If Woody Allen‘s dialogue can sometimes wander into the woods of peculiar word choices and allusions, then Wes Anderson lives there in permanent residence. Not all actors, perhaps very few, can swallow and distribute his long and intricate sentences while retaining or conveying their meaning, let alone their significance. Fiennes is undoubtedly one of them. It is a good pairing. But it will not bring in all viewers. If you have a problem with Wes Anderson’s other films, this will not be the entry point. The plot of The Grand Budapest Hotel (devised with Hugo Guinness) is unique for Anderson in ways I will describe, but the tone and production design (Adam Stockhausen) are unmistakable and (perhaps fatally) Anderson’s. If you are a fan already, then you don’t need me. You will love it.
If I were to use one word to describe Anderson, though I believe I’ve used far more already, it would be “detailed”. Anderson brings little phrases into his films that one might see in a novel. They may mean something, but more likely they only exist to embellish the characters or the world around them. Something like a business card with a bit of information on it that, if you’re quick enough to spot it, might give you a giggle. All of the dialogue is precise and, it appears, thoroughly rehearsed to enunciate each word. In the mouth of Ralph Fiennes, the words take on their own life and enhance the character. In the mouth of Bill Murray or Edward Norton, they wallow oddly in my ears. Those actors have to rely on the oddness of their appearance for laughs. Willem Dafoe as the ruthless thug Jopling has nothing to say at all, I believe, but almost steals the show.

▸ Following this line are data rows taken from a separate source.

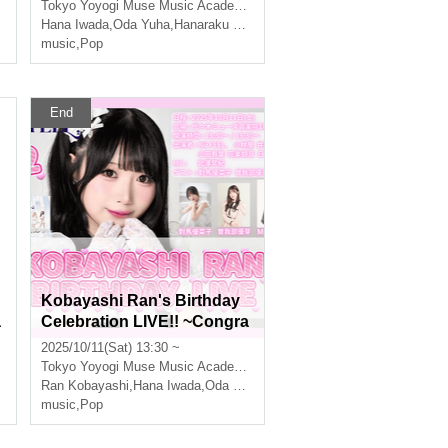
Tokyo
Yoyogi Muse Music Academy Main Hall
Hana Iwada
,
Oda Yuha
,
Hanaraku Koon
music
,
Pop
End
Kobayashi Ran's Birthday
a
Celebration LIVE!! ~Congra
d
tulations on becoming an id
2025/10/11(Sat) 13:30 ~
ol~〈Part 1〉
Tokyo
Yoyogi Muse Music Academy Main Hall
,
Hanaraku Koon
Ran Kobayashi
,
Hana Iwada
,
Oda Yuha
,
Hanaraku Koon
music
,
Pop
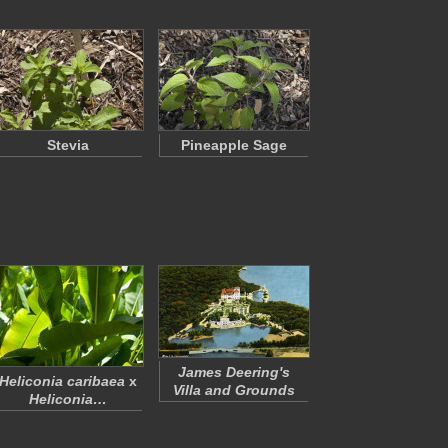
Stevia
Pineapple Sage
James Deering's
Heliconia caribaea
x
Villa and Grounds
Heliconia…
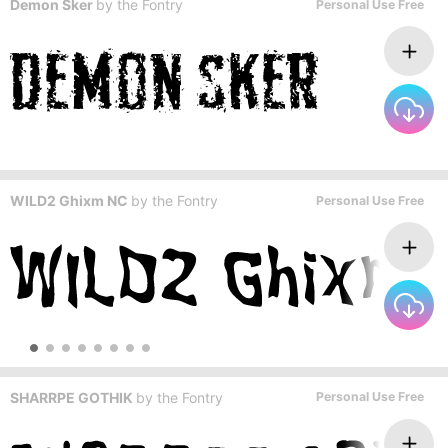
Demon Sker
by
the Fontry
Personal Use Free
WILD2 Ghixm NC
by
the Fontry
Personal Use Free
SHARRPE GOTHIK
by
the Fontry
Personal Use Free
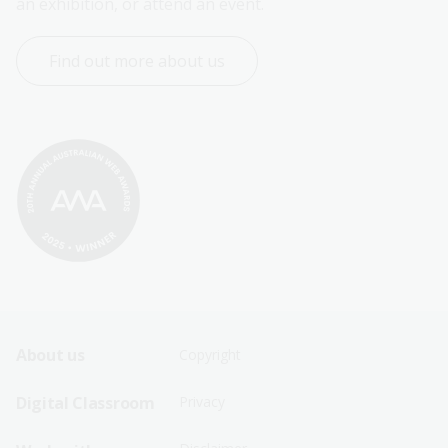
an exhibition, or attend an event.
Find out more about us
Footer
Footer
About us
Copyright
Sitemap
Sitemap
Digital Classroom
Privacy
Menu
Menu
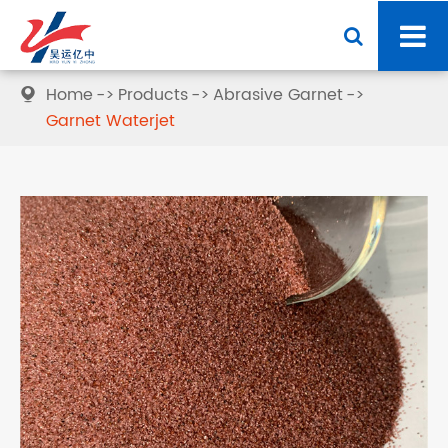
Home
Products
Abrasive Garnet

Garnet Waterjet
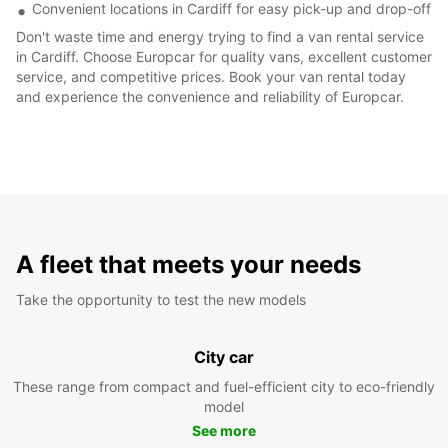
Convenient locations in Cardiff for easy pick-up and drop-off
Don't waste time and energy trying to find a van rental service
in Cardiff. Choose Europcar for quality vans, excellent customer
service, and competitive prices. Book your van rental today
and experience the convenience and reliability of Europcar.
A fleet that meets your needs
Take the opportunity to test the new models
City car
These range from compact and fuel-efficient city to eco-friendly
model
See more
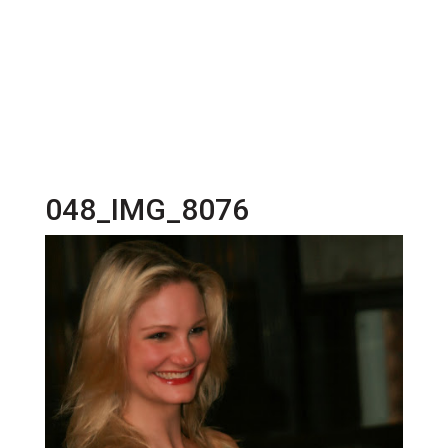
048_IMG_8076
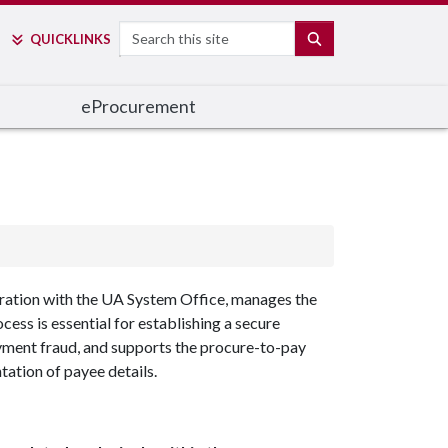
Search
SEARCH
QUICK
LINKS
e
Procurement
boration with the UA System Office, manages the
ss is essential for establishing a secure
ayment fraud, and supports the procure-to-pay
tation of payee details.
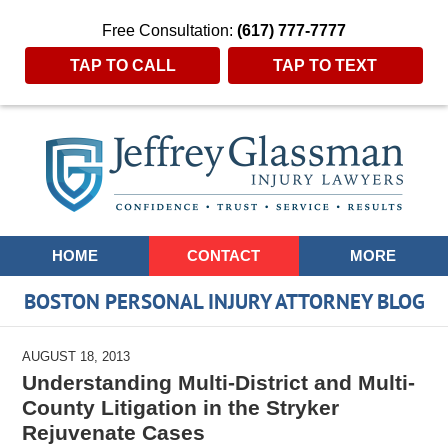
Free Consultation:
(617) 777-7777
TAP TO CALL
TAP TO TEXT
Navigation
HOME
CONTACT
MORE
BOSTON PERSONAL INJURY ATTORNEY BLOG
AUGUST 18, 2013
Understanding Multi-District and Multi-
County Litigation in the Stryker
Rejuvenate Cases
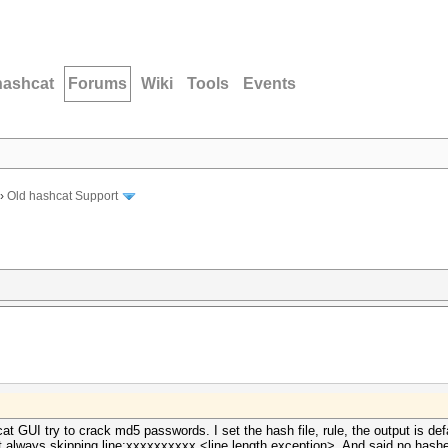
hashcat
Forums
Wiki
Tools
Events
›
Old hashcat Support
 GUI try to crack md5 passwords. I set the hash file, rule, the output is defaul
It always skipping line:xxxxxxxxxx <line length exception>. And said no hashes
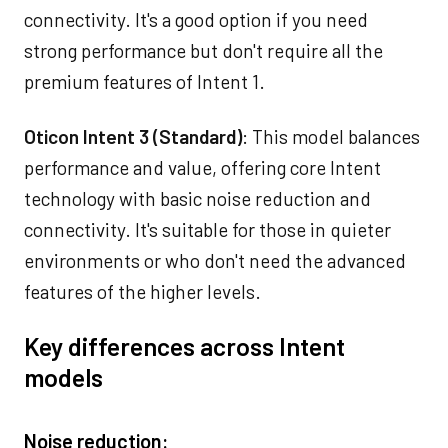
connectivity. It's a good option if you need
strong performance but don't require all the
premium features of Intent 1.
Oticon Intent 3 (Standard)
: This model balances
performance and value, offering core Intent
technology with basic noise reduction and
connectivity. It's suitable for those in quieter
environments or who don't need the advanced
features of the higher levels.
Key differences across Intent
models
Noise reduction:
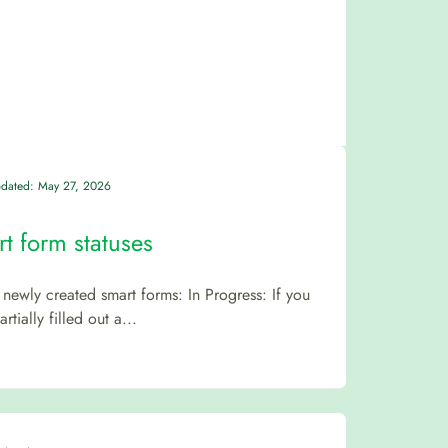
pdated: May 27, 2026
t form statuses
newly created smart forms: In Progress: If you
rtially filled out a...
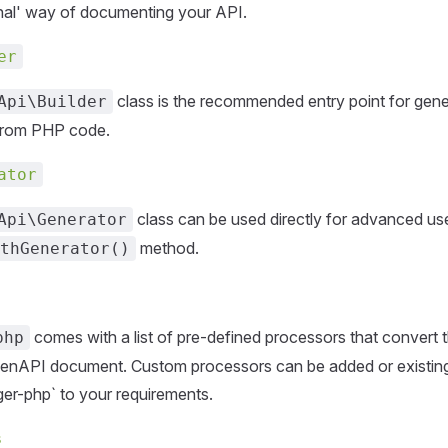
onal' way of documenting your API.
er
class is the recommended entry point for gen
Api\Builder
from PHP code.
ator
class can be used directly for advanced use
Api\Generator
method.
thGenerator()
comes with a list of pre-defined processors that convert 
php
enAPI document. Custom processors can be added or existin
r-php` to your requirements.
s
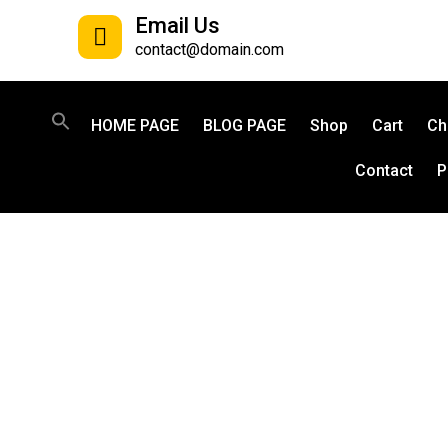
Email Us
contact@domain.com
HOME PAGE
BLOG PAGE
Shop
Cart
Ch
Contact
P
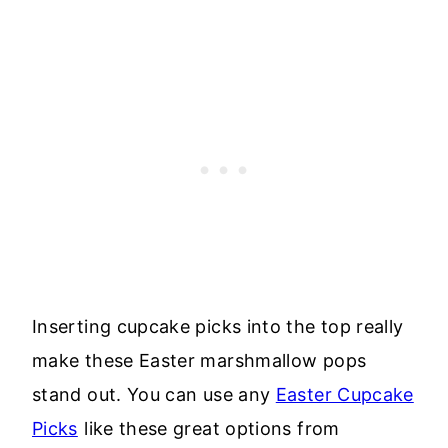
Inserting cupcake picks into the top really
make these Easter marshmallow pops
stand out. You can use any
Easter Cupcake
Picks
like these great options from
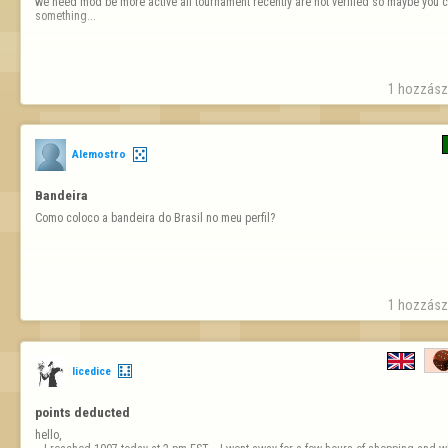
we need mod be more active all tournament recently are not verified so maybe you c
something...
1 hozzászó
Alemostro
Bandeira
Como coloco a bandeira do Brasil no meu perfil?
1 hozzászó
licedice
points deducted 
hello, 
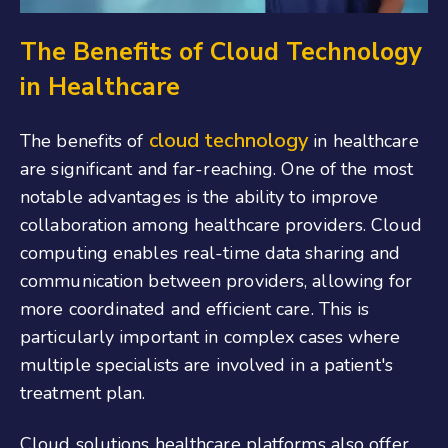
The Benefits of Cloud Technology
in Healthcare
cloud technology
The benefits of
in healthcare
are significant and far-reaching. One of the most
notable advantages is the ability to improve
collaboration among healthcare providers. Cloud
computing enables real-time data sharing and
communication between providers, allowing for
more coordinated and efficient care. This is
particularly important in complex cases where
multiple specialists are involved in a patient's
treatment plan.
Cloud solutions healthcare platforms also offer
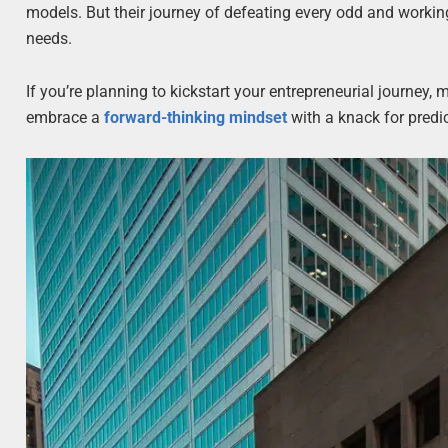
models. But their journey of defeating every odd and working
needs.
If you’re planning to kickstart your entrepreneurial journey,
embrace a
forward-thinking mindset
with a knack for predic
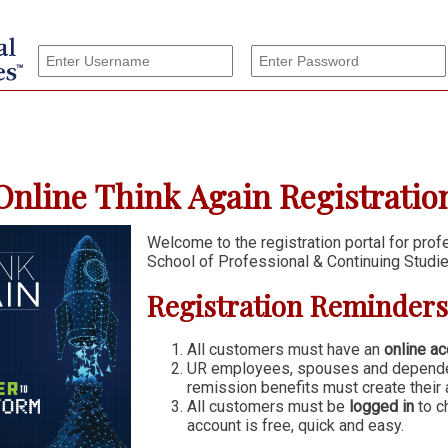
nline Think Again Registration
Welcome to the registration portal for pro
School of Professional & Continuing Studie
Registration Reminders
All customers must have an
online ac
UR employees, spouses and dependen
remission benefits must create their 
All customers must be
logged in
to c
account is free, quick and easy.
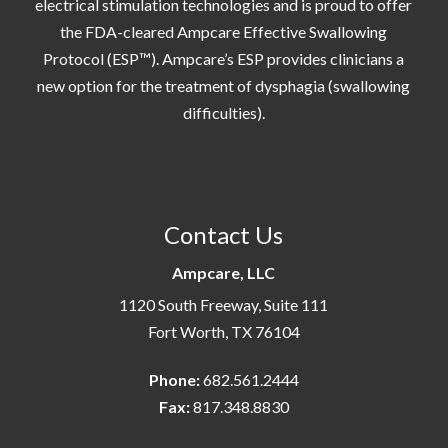
electrical stimulation technologies and is proud to offer
the FDA-cleared Ampcare Effective Swallowing
Protocol (ESP™). Ampcare’s ESP provides clinicians a
new option for the treatment of dysphagia (swallowing
difficulties).
Contact Us
Ampcare, LLC
1120 South Freeway, Suite 111
Fort Worth, TX 76104
Phone:
682.561.2444
Fax:
817.348.8830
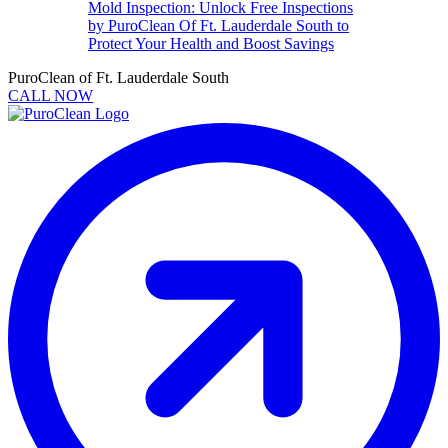
Mold Inspection: Unlock Free Inspections
by PuroClean Of Ft. Lauderdale South to
Protect Your Health and Boost Savings
PuroClean of Ft. Lauderdale South
CALL NOW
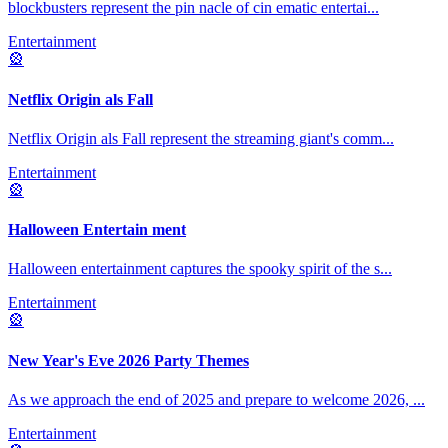
blockbusters represent the pin nacle of cin ematic entertai
...
Entertainment
🎡
Netflix Origin als Fall
Netflix Origin als Fall represent the streaming giant's comm
...
Entertainment
🎡
Halloween Entertain ment
Halloween entertainment captures the spooky spirit of the s
...
Entertainment
🎡
New Year's Eve 2026 Party Themes
As we approach the end of 2025 and prepare to welcome 2026,
...
Entertainment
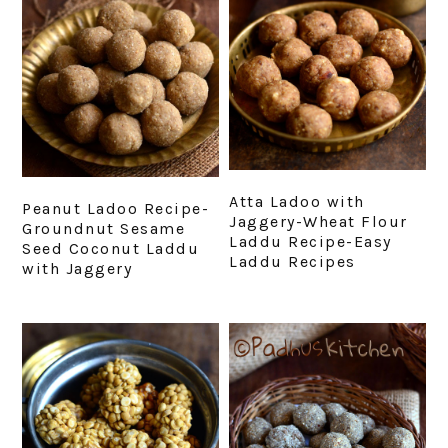
Atta Ladoo with
Peanut Ladoo Recipe-
Jaggery-Wheat Flour
Groundnut Sesame
Laddu Recipe-Easy
Seed Coconut Laddu
Laddu Recipes
with Jaggery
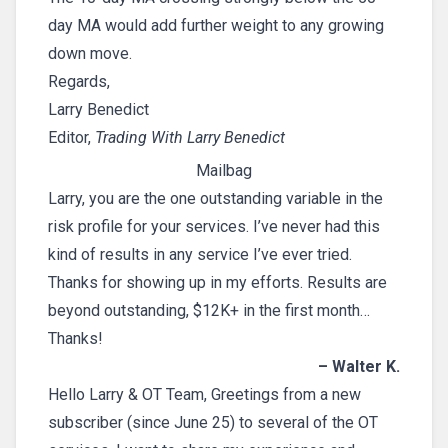
day MA would add further weight to any growing
down move.
Regards,
Larry Benedict
Editor,
Trading With Larry Benedict
Mailbag
Larry, you are the one outstanding variable in the
risk profile for your services. I’ve never had this
kind of results in any service I’ve ever tried.
Thanks for showing up in my efforts. Results are
beyond outstanding, $12K+ in the first month…
Thanks!
– Walter K.
Hello Larry & OT Team, Greetings from a new
subscriber (since June 25) to several of the OT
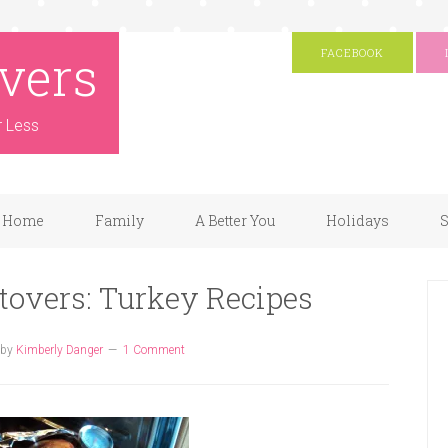
vers
FACEBOOK
r Less
Home
Family
A Better You
Holidays
S
tovers: Turkey Recipes
by
Kimberly Danger
1 Comment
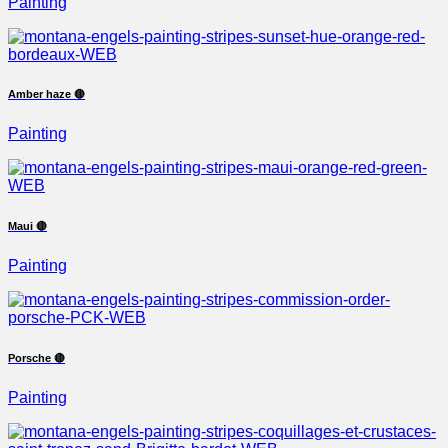
Painting
Amber haze 🔴
Painting
Maui 🔴
Painting
Porsche 🔴
Painting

What is best about Dafoe’s character is how very different it is from other Wes Anderson characters. Equally, the strength of this film–for a lukewarm supporter of Anderson like myself–lies in its allusiveness. It alludes not only to other films, as you might find in the work of those who seem not to know anything else, but to poetry, art, and history. Especially history, this film is a brilliant allusion to history. And here, the detail is impeccable or, if that gives me too much credit, evocative. We get Nazis and Soviets, Hungary and India, all with their particular plot points and artistic design. It also evoked the crime or espionage thrillers from the 1940’s like Ministry of Fear (1944) or The Third Man (1949) while remaining distinctly modern.
For my part, this modernity was a weakness of the film. From the trailer–which I beg you not to watch if you wish to fully enjoy this movie on the first viewing, as it undercuts at least three scenes by giving the punchline–I expected a full pastiche of these old films. While some will gloriously refrain “while remaining true to his own voice”, I would say “unable to dampen his own bright color”. Anderson’s love of pink does empty some of the menace of a chase scene or the fear of a gunfight. Anderson used the phrase “the war began at midnight”, which alludes to a favorite film of mine The Life and Death of Colonel Blimp (1943), but it is a misquote (the “war starts at midnight”) and entirely misses the meaning behind Powell-Pressburger’s irony. But that’s appropriate since it represents the way I felt about the movie.